Deshalb muss die Behauptung von Bund und Ländern, dass die Bildung im Sonderschulsystem wegen der gut ausgebildeten Sonderpädagogen hochwertig sei, als reine Schutzbehauptung scharf zurückgewiesen werden.

Bund und Länder verschweigen die sonderpädagogische Fehlentwicklung

Die Aussage „Over the past few years, the share of children with special educational needs attending regular schools has risen coninuously!“ will glauben machen, dass der Inklusionsprozess in Deutschland erfolgreich verläuft. Dies ist aber keineswegs der Fall.
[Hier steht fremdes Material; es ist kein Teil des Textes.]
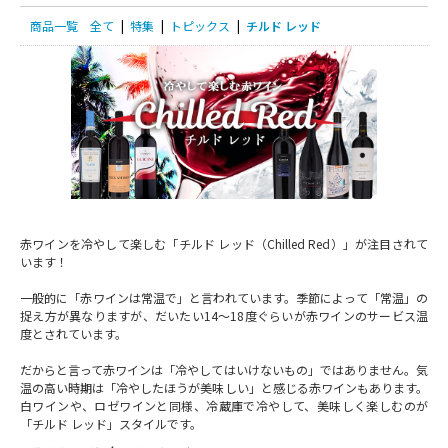
商品一覧
全て
|
特集
|
トピックス
|
チルド レッド
赤ワインを冷やして楽しむ「チルド レッド（Chilled Red）」が注目されて
います！
一般的に「赤ワインは常温で」と言われています。季節によって「常温」の
捉え方が異なりますが、だいたい14～18度ぐらいが赤ワインのサービス温
度とされています。
だからと言って赤ワインは「冷やしてはいけないもの」ではありません。気
温の高い時期は「冷やしたほうが美味しい」と感じる赤ワインもあります。
白ワインや、ロゼワインと同様、冷蔵庫で冷やして、美味しく楽しむのが
「チルド レッド」スタイルです。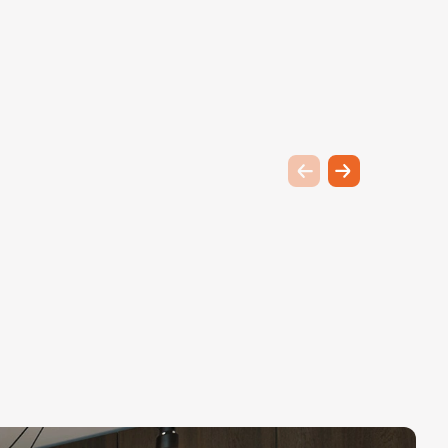
Previous slide
Next slide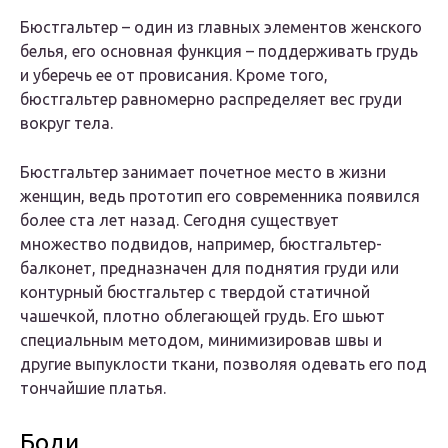
Бюстгальтер – один из главных элементов женского
белья, его основная функция – поддерживать грудь
и уберечь ее от провисания. Кроме того,
бюстгальтер равномерно распределяет вес груди
вокруг тела.
Бюстгальтер занимает почетное место в жизни
женщин, ведь прототип его современника появился
более ста лет назад. Сегодня существует
множество подвидов, например, бюстгальтер-
балконет, предназначен для поднятия груди или
контурный бюстгальтер с твердой статичной
чашечкой, плотно облегающей грудь. Его шьют
специальным методом, минимизировав швы и
другие выпуклости ткани, позволяя одевать его под
тончайшие платья.
Боди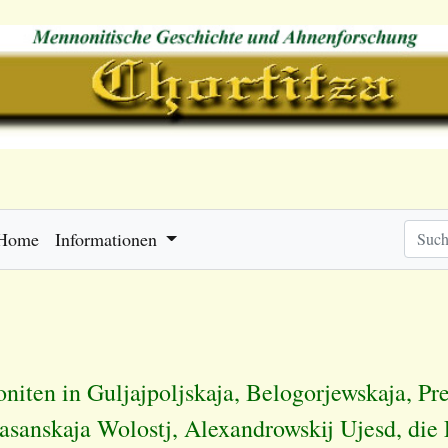
Home
Informationen
niten in Guljajpoljskaja, Belogorjewskaja, Pr
asanskaja Wolostj, Alexandrowskij Ujesd, die 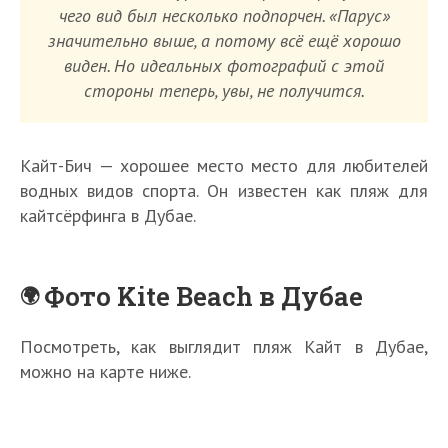
чего вид был несколько подпорчен. «Парус»
значительно выше, а потому всё ещё хорошо
виден. Но идеальных фотографий с этой
стороны теперь, увы, не получится.
Кайт-Бич — хорошее место место для любителей
водных видов спорта. Он известен как пляж для
кайтсёрфинга в Дубае.
Фото Kite Beach в Дубае
Посмотреть, как выглядит пляж Кайт в Дубае,
можно на карте ниже.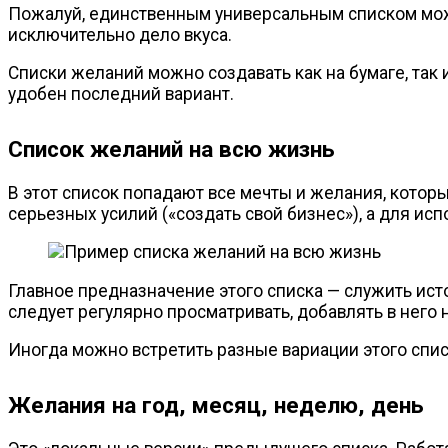
Пожалуй, единственным универсальным списком можно
исключительно дело вкуса.
Списки желаний можно создавать как на бумаге, так 
удобен последний вариант.
Список желаний на всю жизнь
В этот список попадают все мечты и желания, которы
серьезных усилий («создать свой бизнес»), а для и
Главное предназначение этого списка — служить ист
следует регулярно просматривать, добавлять в него
Иногда можно встретить разные вариации этого спис
Желания на год, месяц, неделю, день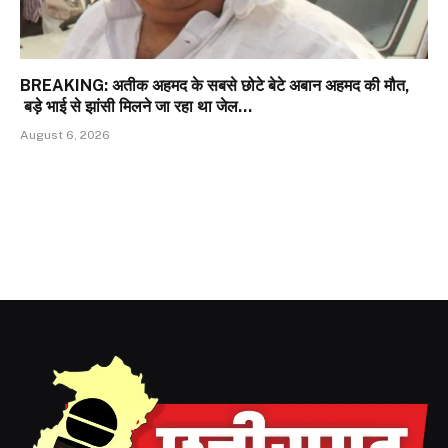
BREAKING: अतीक अहमद के सबसे छोटे बेटे अबान अहमद की मौत,
बड़े भाई से झांसी मिलने जा रहा था जेल…
August 6, 2026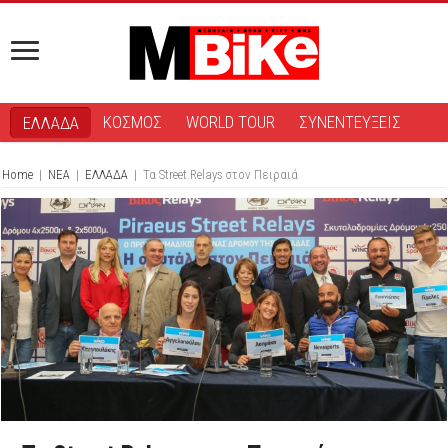
ΚΟΣΜΟΣ
WORLD TOUR
ΣΥΝΕΝΤΕΥΞΕΙΣ
ΕΛΛΑΔΑ
Home
|
ΝΕΑ
|
ΕΛΛΑΔΑ
|
Τα Street Relays στον Πειραιά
Zwar ist die Zahl der Kinder mit sonderpädagogischem Förderbedarf in den Regelschulen gestiegen, aber die Zahl der Kinder, die in den Sonderschulen separiert werden, ist konstant geblieben.

Die Fehlentwicklung geht nach Untersuchungen von Prof. Wocken auf die sonderpädagogische „Etikettierungsschwemme“ zurück. Darin drückt sich nach Wocken die im Zuge der Inklusion ausufernde Bereitschaft und Praxis der Sonderpädagogik aus, für die allgemeinen Schulen sonderpädagogische Ressourcen zu beschaffen, indem sie nichtbehinderte Problemschülerinnen und -schüler in den allgemeinen Schulen als sonderpädagogisch förderungsbedürftig diagnostiziert und etikettiert.

Mehr Sonderpädagogik und sonderpädagogische Diagnostik in den allgemeinen Schulen machen diese aber noch nicht inklusiv, sondern nur die vom UN-Fachausschuss geforderte paradigmatische Veränderung der allgemeinen Schule und der allgemeinen Pädagogik. Dazu gibt es bezeichnenderweise keinen einzigen konkreten Hinweis in der deutschen Stellungnahme.

Nach der Staatenprüfung Deutschlands im Frühjahr 2015 gab es ein auffälliges Schweigen von Bund und Ländern zu der Kritik des UN-Fachausschusses an dem segregierten deutschen Bildungssystem.

Jetzt haben wir es schriftlich: Bund und Länder verweigern sich gemeinsam den menschenrechtlichen Zielen von Artikel 24. Die Diskussion über den Kommentar des UN-Fachausschusses und über die deutsche Stellungnahme dazu ist eröffnet.